What is needed – Out of the entries that follow, copy each line containing "MediaTek".

Input records –
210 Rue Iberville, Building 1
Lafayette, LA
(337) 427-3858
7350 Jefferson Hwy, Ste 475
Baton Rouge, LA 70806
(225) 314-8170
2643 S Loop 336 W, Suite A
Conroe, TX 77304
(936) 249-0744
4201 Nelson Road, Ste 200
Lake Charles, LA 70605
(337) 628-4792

...

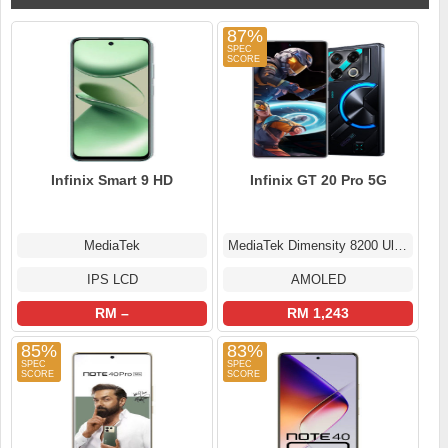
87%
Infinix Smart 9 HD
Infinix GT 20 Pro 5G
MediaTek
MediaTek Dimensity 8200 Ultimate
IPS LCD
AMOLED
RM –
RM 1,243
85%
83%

Answer for this exercise –
MediaTek
MediaTek Dimensity 8200 Ultimate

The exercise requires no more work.